After Arab Spring, a decade of upheaval and lost hopes
CAIPO >> Was it real?
It’s all been erased so completely, so much blood has been shed and destruction wreaked over the past decade. The idea that there was a moment when millions across the Middle East wanted freedom and change so much that they took to the streets seems like romantic nostalgia.
“It was very brief, man. It was so brief,” said Badr Elbendary, an Egyptian activist.
Elbendary was blinded on the third day of his country’s revolt in 2011, when security forces shot him in the face. It happened during a clash that became iconic among Egypt’s “revolutionaries,” when protesters and police battled on a bridge over the Nile in Cairo for hours, ending with the police scattering.
Today, he’s in the United States. He can’t return home. Many of his comrades from the protests languish in prisons in Egypt.
In December 2010, the uprising began in Tunisia and quickly spread from country to country in revolts against longtime authoritarian rulers. It became known as the Arab Spring, but for those who took to the streets, the call was “revolution.”
The uprisings were about more than just removing autocrats. At their heart, they were a mass demand by the public for better governance and economies, rule of law, greater rights and, most of all, a voice in how their countries are run.
For a time after 2011, the surge toward those dreams seemed irreversible.
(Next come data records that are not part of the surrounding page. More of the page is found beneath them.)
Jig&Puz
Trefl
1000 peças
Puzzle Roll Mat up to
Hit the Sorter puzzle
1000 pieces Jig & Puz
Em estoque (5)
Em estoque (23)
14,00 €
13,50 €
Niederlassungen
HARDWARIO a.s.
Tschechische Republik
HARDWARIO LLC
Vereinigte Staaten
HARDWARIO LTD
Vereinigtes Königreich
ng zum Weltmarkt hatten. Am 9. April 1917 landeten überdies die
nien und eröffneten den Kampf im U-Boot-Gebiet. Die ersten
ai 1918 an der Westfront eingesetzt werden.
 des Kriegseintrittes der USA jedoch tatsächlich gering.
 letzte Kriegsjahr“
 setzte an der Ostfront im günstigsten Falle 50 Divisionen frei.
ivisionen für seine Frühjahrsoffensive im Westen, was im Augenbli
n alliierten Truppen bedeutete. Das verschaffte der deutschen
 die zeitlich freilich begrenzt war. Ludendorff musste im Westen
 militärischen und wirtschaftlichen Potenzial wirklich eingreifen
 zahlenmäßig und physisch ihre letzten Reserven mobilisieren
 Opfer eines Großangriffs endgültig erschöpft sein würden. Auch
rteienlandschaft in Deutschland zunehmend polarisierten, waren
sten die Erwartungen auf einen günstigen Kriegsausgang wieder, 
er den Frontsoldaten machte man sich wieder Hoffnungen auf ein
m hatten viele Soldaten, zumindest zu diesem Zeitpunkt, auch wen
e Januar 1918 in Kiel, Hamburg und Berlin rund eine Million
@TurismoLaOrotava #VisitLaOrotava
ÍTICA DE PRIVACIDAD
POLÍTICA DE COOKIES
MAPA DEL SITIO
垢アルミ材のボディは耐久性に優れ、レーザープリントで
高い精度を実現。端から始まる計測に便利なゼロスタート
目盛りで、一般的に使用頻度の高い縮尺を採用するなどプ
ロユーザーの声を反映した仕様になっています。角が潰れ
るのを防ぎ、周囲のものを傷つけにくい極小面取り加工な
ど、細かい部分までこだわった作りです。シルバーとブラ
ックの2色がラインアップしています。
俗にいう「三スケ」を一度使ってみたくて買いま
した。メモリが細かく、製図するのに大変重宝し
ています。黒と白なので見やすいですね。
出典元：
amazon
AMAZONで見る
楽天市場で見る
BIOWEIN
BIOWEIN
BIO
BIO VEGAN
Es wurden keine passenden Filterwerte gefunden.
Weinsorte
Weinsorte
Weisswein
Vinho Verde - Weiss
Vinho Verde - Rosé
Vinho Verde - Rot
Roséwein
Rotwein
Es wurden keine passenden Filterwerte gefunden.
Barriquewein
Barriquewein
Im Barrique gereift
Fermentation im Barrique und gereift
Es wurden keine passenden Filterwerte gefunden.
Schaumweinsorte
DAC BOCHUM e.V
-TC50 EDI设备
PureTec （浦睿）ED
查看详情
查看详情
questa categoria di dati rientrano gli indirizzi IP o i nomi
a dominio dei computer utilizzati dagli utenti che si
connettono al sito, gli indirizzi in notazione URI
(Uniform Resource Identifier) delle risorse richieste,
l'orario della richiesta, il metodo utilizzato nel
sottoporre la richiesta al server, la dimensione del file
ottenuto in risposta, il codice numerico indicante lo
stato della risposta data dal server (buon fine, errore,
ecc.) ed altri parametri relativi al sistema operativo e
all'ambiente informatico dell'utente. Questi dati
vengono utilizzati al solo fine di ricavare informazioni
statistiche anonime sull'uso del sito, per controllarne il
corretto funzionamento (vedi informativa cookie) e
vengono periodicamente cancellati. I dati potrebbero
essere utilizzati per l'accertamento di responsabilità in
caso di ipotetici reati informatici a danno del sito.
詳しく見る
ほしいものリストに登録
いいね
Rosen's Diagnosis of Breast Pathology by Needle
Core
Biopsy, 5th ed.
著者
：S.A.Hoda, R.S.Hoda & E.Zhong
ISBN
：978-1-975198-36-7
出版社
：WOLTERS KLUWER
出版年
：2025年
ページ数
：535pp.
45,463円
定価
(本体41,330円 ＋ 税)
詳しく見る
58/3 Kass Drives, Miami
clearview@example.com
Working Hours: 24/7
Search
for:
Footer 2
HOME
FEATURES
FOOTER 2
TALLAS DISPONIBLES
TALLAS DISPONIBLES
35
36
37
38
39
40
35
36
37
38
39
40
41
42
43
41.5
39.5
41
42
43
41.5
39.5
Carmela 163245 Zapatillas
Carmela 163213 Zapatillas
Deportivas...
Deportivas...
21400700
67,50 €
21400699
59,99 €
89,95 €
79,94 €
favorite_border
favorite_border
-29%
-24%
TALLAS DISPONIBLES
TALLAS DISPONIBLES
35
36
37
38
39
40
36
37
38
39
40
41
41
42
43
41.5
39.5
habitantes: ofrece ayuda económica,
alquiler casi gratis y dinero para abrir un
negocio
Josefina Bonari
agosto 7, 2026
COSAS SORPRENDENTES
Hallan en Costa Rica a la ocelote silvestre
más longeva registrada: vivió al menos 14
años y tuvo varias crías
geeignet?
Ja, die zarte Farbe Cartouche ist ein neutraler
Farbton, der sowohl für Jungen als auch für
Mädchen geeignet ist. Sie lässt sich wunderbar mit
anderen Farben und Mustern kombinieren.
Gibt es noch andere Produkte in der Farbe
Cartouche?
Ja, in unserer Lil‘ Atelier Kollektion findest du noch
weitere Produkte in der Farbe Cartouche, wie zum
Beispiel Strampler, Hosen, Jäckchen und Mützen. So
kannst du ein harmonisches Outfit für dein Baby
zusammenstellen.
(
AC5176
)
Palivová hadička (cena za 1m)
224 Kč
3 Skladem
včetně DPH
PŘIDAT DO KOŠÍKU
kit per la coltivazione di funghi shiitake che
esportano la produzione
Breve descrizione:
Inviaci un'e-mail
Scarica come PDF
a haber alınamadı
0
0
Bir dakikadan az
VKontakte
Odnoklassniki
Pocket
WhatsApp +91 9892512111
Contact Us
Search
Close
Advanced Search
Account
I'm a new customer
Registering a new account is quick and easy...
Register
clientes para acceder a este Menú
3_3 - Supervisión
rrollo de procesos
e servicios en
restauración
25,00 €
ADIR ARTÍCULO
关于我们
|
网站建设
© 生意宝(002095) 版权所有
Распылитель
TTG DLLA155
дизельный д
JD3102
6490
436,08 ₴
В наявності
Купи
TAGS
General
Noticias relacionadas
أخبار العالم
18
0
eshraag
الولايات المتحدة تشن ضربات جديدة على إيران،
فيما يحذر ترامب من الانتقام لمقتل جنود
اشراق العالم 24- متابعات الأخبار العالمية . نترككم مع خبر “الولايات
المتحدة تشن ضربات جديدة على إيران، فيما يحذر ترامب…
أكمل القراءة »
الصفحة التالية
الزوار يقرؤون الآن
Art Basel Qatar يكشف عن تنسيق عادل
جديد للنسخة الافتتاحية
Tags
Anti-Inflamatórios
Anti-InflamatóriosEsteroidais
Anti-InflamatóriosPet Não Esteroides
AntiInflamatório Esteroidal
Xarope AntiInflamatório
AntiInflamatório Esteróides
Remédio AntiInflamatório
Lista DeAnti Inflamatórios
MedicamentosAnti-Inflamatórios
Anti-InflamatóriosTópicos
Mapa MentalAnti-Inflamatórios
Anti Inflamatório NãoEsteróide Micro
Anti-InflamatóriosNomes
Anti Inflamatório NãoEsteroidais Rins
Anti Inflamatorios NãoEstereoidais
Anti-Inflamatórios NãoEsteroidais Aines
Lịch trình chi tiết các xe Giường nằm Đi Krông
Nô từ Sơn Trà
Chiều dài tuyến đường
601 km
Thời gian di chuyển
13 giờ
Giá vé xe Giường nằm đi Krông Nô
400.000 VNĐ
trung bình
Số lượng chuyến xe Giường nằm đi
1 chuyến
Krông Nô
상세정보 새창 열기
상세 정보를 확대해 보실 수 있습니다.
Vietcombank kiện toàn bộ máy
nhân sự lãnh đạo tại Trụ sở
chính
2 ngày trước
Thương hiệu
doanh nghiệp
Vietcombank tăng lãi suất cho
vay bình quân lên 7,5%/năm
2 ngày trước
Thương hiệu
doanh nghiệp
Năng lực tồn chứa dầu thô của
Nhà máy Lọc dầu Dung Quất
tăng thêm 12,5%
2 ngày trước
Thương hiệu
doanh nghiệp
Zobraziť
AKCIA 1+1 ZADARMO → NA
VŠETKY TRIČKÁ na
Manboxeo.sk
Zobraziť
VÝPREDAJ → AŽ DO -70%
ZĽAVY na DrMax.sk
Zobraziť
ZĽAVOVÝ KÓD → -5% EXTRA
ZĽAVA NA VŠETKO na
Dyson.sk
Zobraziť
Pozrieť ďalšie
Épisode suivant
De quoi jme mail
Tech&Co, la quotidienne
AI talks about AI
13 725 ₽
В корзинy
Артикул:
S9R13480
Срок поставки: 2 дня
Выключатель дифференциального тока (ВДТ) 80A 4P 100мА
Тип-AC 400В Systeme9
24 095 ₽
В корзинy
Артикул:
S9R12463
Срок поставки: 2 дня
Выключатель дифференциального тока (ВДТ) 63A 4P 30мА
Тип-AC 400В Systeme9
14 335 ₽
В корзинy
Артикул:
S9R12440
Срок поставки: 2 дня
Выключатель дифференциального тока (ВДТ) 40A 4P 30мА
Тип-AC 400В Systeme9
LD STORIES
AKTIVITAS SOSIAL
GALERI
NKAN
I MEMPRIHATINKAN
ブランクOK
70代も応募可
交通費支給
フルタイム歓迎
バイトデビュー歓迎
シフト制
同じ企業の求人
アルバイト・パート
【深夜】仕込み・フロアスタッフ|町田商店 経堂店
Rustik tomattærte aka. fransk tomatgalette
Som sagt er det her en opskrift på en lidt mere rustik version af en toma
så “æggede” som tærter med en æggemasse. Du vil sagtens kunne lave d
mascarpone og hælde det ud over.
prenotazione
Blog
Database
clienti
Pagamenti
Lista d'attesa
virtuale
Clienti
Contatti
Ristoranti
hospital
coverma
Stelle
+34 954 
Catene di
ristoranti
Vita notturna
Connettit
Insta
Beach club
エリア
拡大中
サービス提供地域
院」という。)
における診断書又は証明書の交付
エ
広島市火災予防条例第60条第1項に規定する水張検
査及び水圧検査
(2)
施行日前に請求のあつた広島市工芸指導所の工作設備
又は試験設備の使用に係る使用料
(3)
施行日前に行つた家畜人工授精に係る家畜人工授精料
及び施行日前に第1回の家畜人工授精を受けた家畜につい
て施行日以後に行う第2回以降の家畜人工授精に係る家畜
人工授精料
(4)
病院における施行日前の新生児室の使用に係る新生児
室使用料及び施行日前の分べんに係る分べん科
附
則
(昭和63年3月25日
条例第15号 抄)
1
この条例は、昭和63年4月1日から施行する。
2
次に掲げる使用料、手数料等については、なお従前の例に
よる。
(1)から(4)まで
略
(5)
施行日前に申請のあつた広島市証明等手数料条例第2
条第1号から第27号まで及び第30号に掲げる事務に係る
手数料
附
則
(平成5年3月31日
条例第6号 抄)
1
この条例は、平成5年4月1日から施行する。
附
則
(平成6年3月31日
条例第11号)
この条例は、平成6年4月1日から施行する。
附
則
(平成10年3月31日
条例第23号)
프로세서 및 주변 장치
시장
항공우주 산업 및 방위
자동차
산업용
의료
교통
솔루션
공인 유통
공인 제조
Now they are further than ever. Those who keep the faith are convinced that yearning was real and remains — or is even growing as people across the Arab world struggle with worsening
economies and heavier repression. Eventually, they say, it will emerge again.
“We have lowered our dreams,” said Amani Ballour, a Syrian doctor who ran an underground clinic treating casualties in the opposition enclave of Ghouta outside Damascus un
til it collapsed under a long, brutal siege by Syrian government forces in 2018. She was evacuated with other residents to northwest Syria, and from there she left the country.
“The spirit of the demonstrations may be over for now ... But all those
who suffered from the war, from the regime’s repression, they won’t put up with it,” she said from Germany. “Even in the areas controlled by the regime, there is great frustration and anger building up among the people.”
“Eventually” could be years.
The region is traumatized and exhausted by its most destructive decade of the modern era, perhaps the most destructive in centuries.
Across Syria, Yemen and Iraq, millions have lost their homes in war and struggle to find livelihoods, educate their children or even to feed themselves. Armed factions have proliferated in those countries and Libya, raking in money and recruiting young people who find few other options. Poverty rates have risen around the region, especially with the coronavirus pandemic.
Activists and analysts have had a decade to pore over why it went wrong.